Leaving out all pictures, retype the records exactly.
== TASK DATA ==
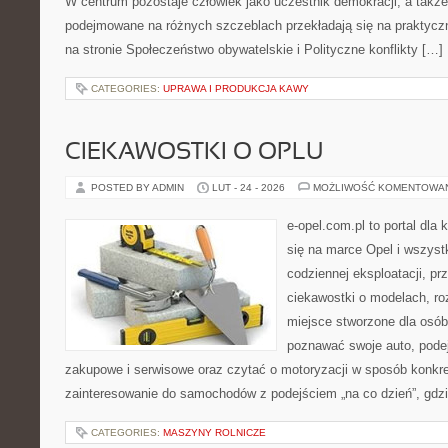
W centrum pozostaje człowiek jako uczestnik demokracji, a także 
podejmowane na różnych szczeblach przekładają się na praktyc
na stronie Społeczeństwo obywatelskie i Polityczne konflikty […]
CATEGORIES:
UPRAWA I PRODUKCJA KAWY
CIEKAWOSTKI O OPLU
POSTED BY ADMIN
LUT - 24 - 2026
MOŻLIWOŚĆ KOMENTOWA
e-opel.com.pl to portal dla 
się na marce Opel i wszyst
codziennej eksploatacji, pr
ciekawostki o modelach, ro
miejsce stworzone dla osób
poznawać swoje auto, pode
zakupowe i serwisowe oraz czytać o motoryzacji w sposób konkre
zainteresowanie do samochodów z podejściem „na co dzień”, gdzie 
CATEGORIES:
MASZYNY ROLNICZE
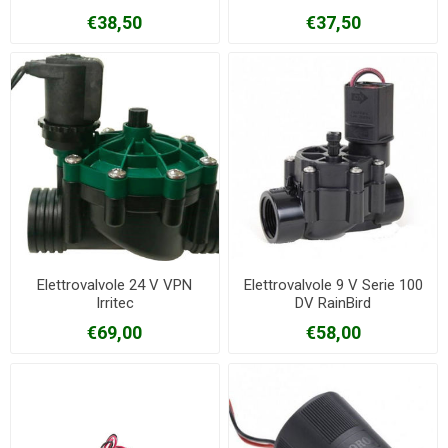
€38,50
€37,50
Elettrovalvole 24 V VPN
Elettrovalvole 9 V Serie 100
Irritec
DV RainBird
€69,00
€58,00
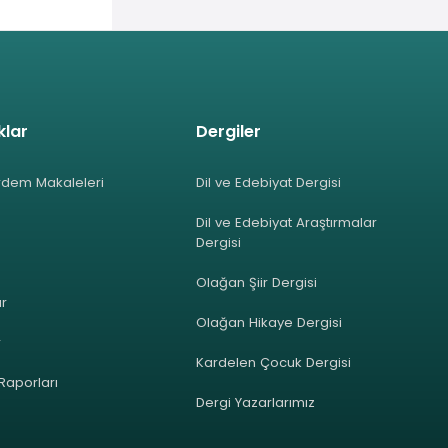
klar
Dergiler
rdem Makaleleri
Dil ve Edebiyat Dergisi
Dil ve Edebiyat Araştırmalar
Dergisi
Olağan Şiir Dergisi
ar
Olağan Hikaye Dergisi
r
Kardelen Çocuk Dergisi
 Raporları
Dergi Yazarlarımız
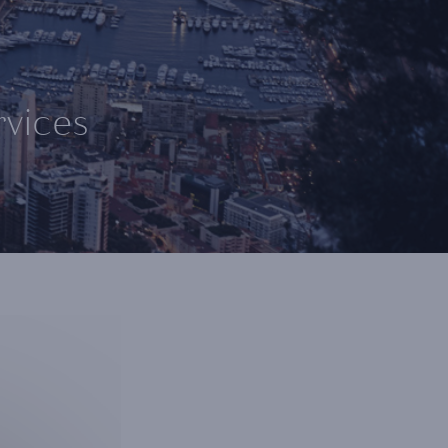
rvices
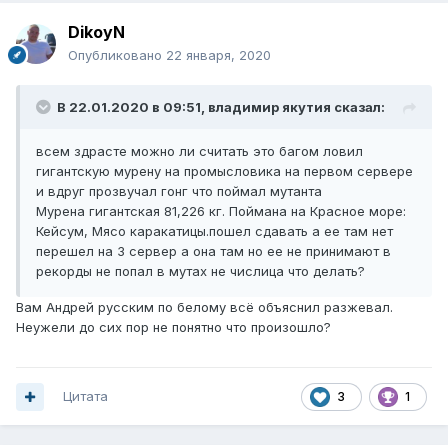
DikoyN
Опубликовано
22 января, 2020
В 22.01.2020 в 09:51,
владимир якутия
сказал:
всем здрасте можно ли считать это багом ловил
гигантскую мурену на промысловика на первом сервере
и вдруг прозвучал гонг что поймал мутанта
Мурена гигантская 81,226 кг. Поймана на Красное море:
Кейсум, Мясо каракатицы.пошел сдавать а ее там нет
перешел на 3 сервер а она там но ее не принимают в
рекорды не попал в мутах не числица что делать?
Вам Андрей русским по белому всё объяснил разжевал.
Неужели до сих пор не понятно что произошло?
Цитата
3
1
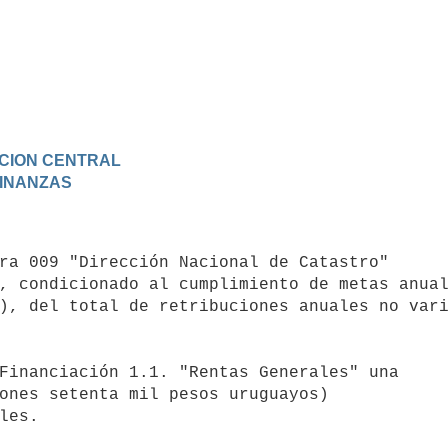
RACION CENTRAL
 FINANZAS
, condicionado al cumplimiento de metas anual
), del total de retribuciones anuales no vari
Financiación 1.1. "Rentas Generales" una

ones setenta mil pesos uruguayos)

les.
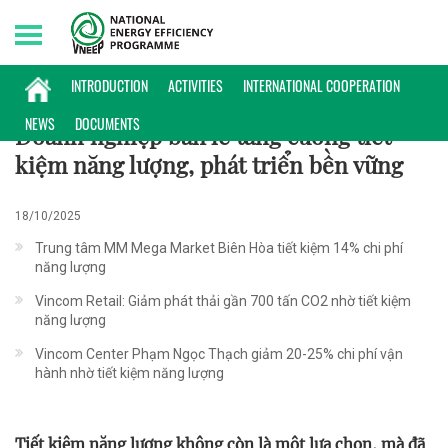
Tuesday, 11/08/2026 | 01:45 GMT+7
ĐIỂN HÌNH
INTRODUCTION
ACTIVITIES
INTERNATIONAL COOPERATION
NEWS
DOCUMENTS
Doanh nghiệp bán lẻ tăng cường tiết
kiệm năng lượng, phát triển bền vững
18/10/2025
Trung tâm MM Mega Market Biên Hòa tiết kiệm 14% chi phí
năng lượng
Vincom Retail: Giảm phát thải gần 700 tấn CO2 nhờ tiết kiệm
năng lượng
Vincom Center Phạm Ngọc Thạch giảm 20-25% chi phí vận
hành nhờ tiết kiệm năng lượng
Tiết kiệm năng lượng không còn là một lựa chọn, mà đã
===
### ANSWER FOR THIS EXERCISE
W centrum pozostaje człowiek jako uczestnik demokracji, a także 
podejmowane na różnych szczeblach przekładają się na praktyc
na stronie Społeczeństwo obywatelskie i Polityczne konflikty […]
CATEGORIES:
UPRAWA I PRODUKCJA KAWY
CIEKAWOSTKI O OPLU
POSTED BY ADMIN
LUT - 24 - 2026
MOŻLIWOŚĆ KOMENTOWA
e-opel.com.pl to portal dla 
się na marce Opel i wszyst
codziennej eksploatacji, pr
ciekawostki o modelach, ro
miejsce stworzone dla osób
poznawać swoje auto, pode
zakupowe i serwisowe oraz czytać o motoryzacji w sposób konkre
zainteresowanie do samochodów z podejściem „na co dzień”, gdzie 
CATEGORIES:
MASZYNY ROLNICZE
€38,50
€37,50
Elettrovalvole 24 V VPN
Elettrovalvole 9 V Serie 100
Irritec
DV RainBird
€69,00
€58,00
klar
Dergiler
rdem Makaleleri
Dil ve Edebiyat Dergisi
Dil ve Edebiyat Araştırmalar
Dergisi
Olağan Şiir Dergisi
ar
Olağan Hikaye Dergisi
r
Kardelen Çocuk Dergisi
 Raporları
Dergi Yazarlarımız
rvices
DikoyN
Опубликовано
22 января, 2020
В 22.01.2020 в 09:51,
владимир якутия
сказал:
всем здрасте можно ли считать это багом ловил
гигантскую мурену на промысловика на первом сервере
и вдруг прозвучал гонг что поймал мутанта
Мурена гигантская 81,226 кг. Поймана на Красное море:
Кейсум, Мясо каракатицы.пошел сдавать а ее там нет
перешел на 3 сервер а она там но ее не принимают в
рекорды не попал в мутах не числица что делать?
Вам Андрей русским по белому всё объяснил разжевал.
Неужели до сих пор не понятно что произошло?
Цитата
3
1
RACION CENTRAL
 FINANZAS
, condicionado al cumplimiento de metas anual
), del total de retribuciones anuales no vari
Financiación 1.1. "Rentas Generales" una

ones setenta mil pesos uruguayos)

les.
Tuesday, 11/08/2026 | 01:45 GMT+7
ĐIỂN HÌNH
INTRODUCTION
ACTIVITIES
INTERNATIONAL COOPERATION
NEWS
DOCUMENTS
Doanh nghiệp bán lẻ tăng cường tiết
kiệm năng lượng, phát triển bền vững
18/10/2025
Trung tâm MM Mega Market Biên Hòa tiết kiệm 14% chi phí
năng lượng
Vincom Retail: Giảm phát thải gần 700 tấn CO2 nhờ tiết kiệm
năng lượng
Vincom Center Phạm Ngọc Thạch giảm 20-25% chi phí vận
hành nhờ tiết kiệm năng lượng
Tiết kiệm năng lượng không còn là một lựa chọn, mà đã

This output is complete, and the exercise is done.